● Data for this exercise:
- - - - -

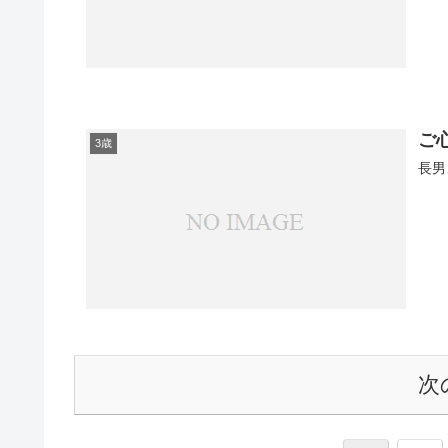
ご
3歳
長男
次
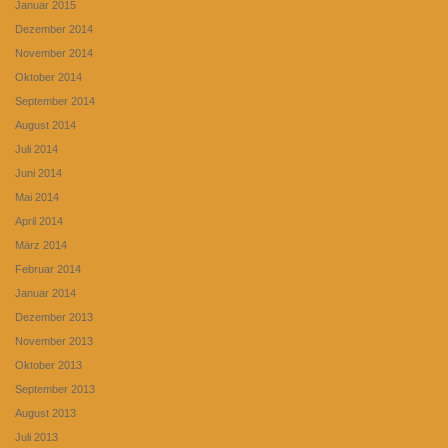
Januar 2015
Dezember 2014
November 2014
Oktober 2014
September 2014
August 2014
Juli 2014
Juni 2014
Mai 2014
April 2014
März 2014
Februar 2014
Januar 2014
Dezember 2013
November 2013
Oktober 2013
September 2013
August 2013
Juli 2013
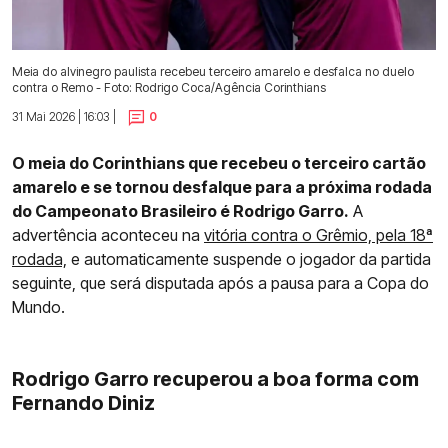
Meia do alvinegro paulista recebeu terceiro amarelo e desfalca no duelo
contra o Remo - Foto: Rodrigo Coca/Agência Corinthians
31 Mai 2026 | 16:03 |
0
O meia do Corinthians que recebeu o terceiro cartão
amarelo e se tornou desfalque para a próxima rodada
do Campeonato Brasileiro é Rodrigo Garro.
A
advertência aconteceu na
vitória contra o Grêmio, pela 18ª
rodada,
e automaticamente suspende o jogador da partida
seguinte, que será disputada após a pausa para a Copa do
Mundo.
Rodrigo Garro recuperou a boa forma com
Fernando Diniz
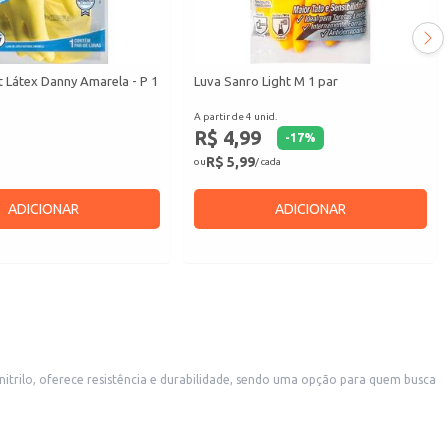
 Látex Danny Amarela - P 1
Luva Sanro Light M 1 par
A partir de 4 unid.
R$ 4,99
-
17
%
R$ 5,99
ou
/ cada
ADICIONAR
ADICIONAR
nitrilo, oferece resistência e durabilidade, sendo uma opção para quem busca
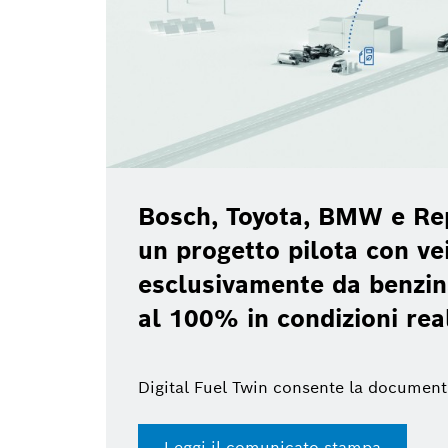
Bosch, Toyota, BMW e Re
un progetto pilota con vei
esclusivamente da benzin
al 100% in condizioni rea
Digital Fuel Twin consente la document
Leggi il comunicato stampa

- - - - -

● Exercise objective: Lines holding the word "Garro" are the answer; copy every one from the records above.

● Result:
do Campeonato Brasileiro é Rodrigo Garro.
Rodrigo Garro recuperou a boa forma com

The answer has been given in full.